If you are familiar with how GitHub works, please feel free to make a fork and submit a pull request for any additions you want to make, but please read the ietoolkit contribution conventions section below first. If you are new to GitHub, start by reading the Bug reports and feature requests section below.

Bug reports and feature requests

An easy but still very efficient way to provide any feedback on these commands that does not require any GitHub knowledge is to create an issue. You can read issues submitted by other users or create a new issue here. While the word issue has a negative connotation outside GitHub, it can be used for any kind of feedback. If you have an idea for a new command, or a new feature on an existing command, creating an issue is a great tool for suggesting that to us.

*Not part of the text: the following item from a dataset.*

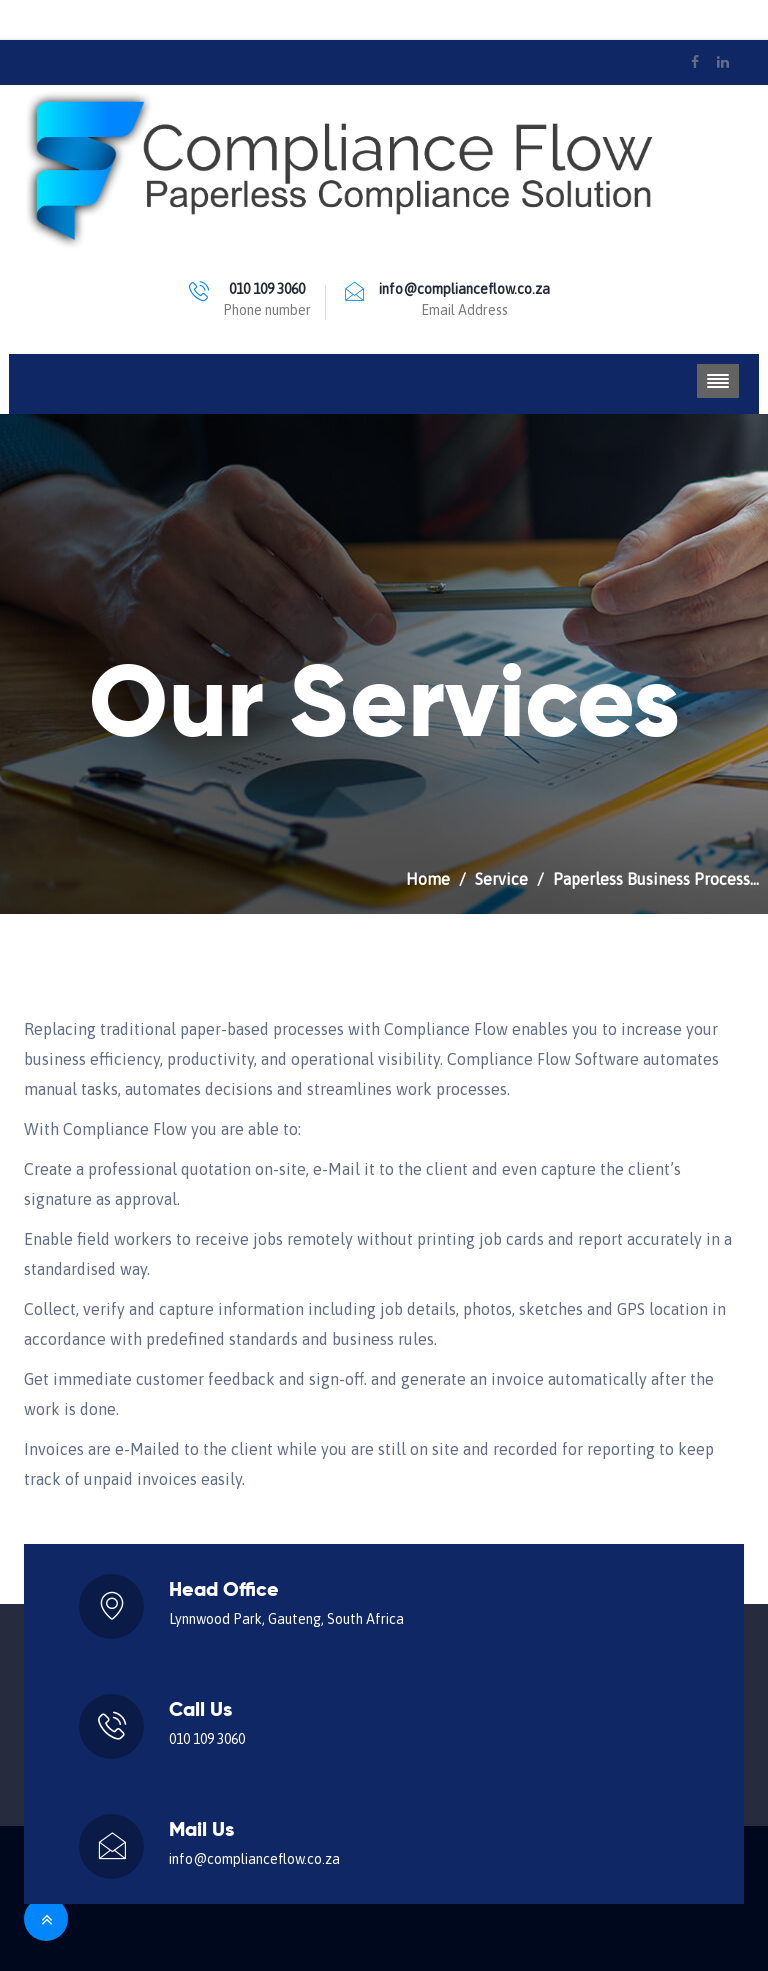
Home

Please read already existing issues to check whether someone else has made the same suggestion or reported the same error before creating a new issue.

ietoolkit contribution conventions

In addition to using common GitHub practices, please follow these conventions to make it possible to keep an overview of the progress made to the code in this toolkit.

Commit message conventions

If your commit is specific to a command, then always start with that command name for example iefolder: fix typo in error message

Working with solutions to issues

When you start working on the solution to a new issue, then create a new branch named after the issue, for example fix issue #122. If you want feedback on your solution to the issue or help with testing it, then ask for that before you merge the fix to the develop branch. If your branch contains many changes back and forth, then we suggest that you do a squashed merge to the develop branch. Squashed merge means that all commits in the fix issue branch are combined into a single commit in the develop branch where only the final changes are reflected. All commits in the branch are still saved individually in the history of that branch.

Other branch naming conventions

Please make pull requests to the master branch only if you wish to contribute to README, LICENSE or similar meta data files. If you wish to make a contribution to any Stata file, then please do not use the master branch. If you wish to make a contribution to any Stata files that we have published at least once, then please fork from and make your pull request to the develop branch. The develop branch includes all minor edits we have made to already published commands since the last release that we will include in the next version released on the SSC server. If your addition is related to a specific issue in the repositort, then see the naming conventions in the Working with solutions to issues section above.

All Stata commands we are working on that we have yet to release a first version of, are found in the branches called develop-NAME where NAME corresponds to the working name of the command that is yet to be published. If you wish to contribute to any of those commands, then please fork from the branch of the command you want to contribute to, and only make edits to the .ado/.do and .sthlp that correspond to that command. If you want to make contributions to multiple commands that have yet to be released, then you will have to fork from and make pull request to multiple branches.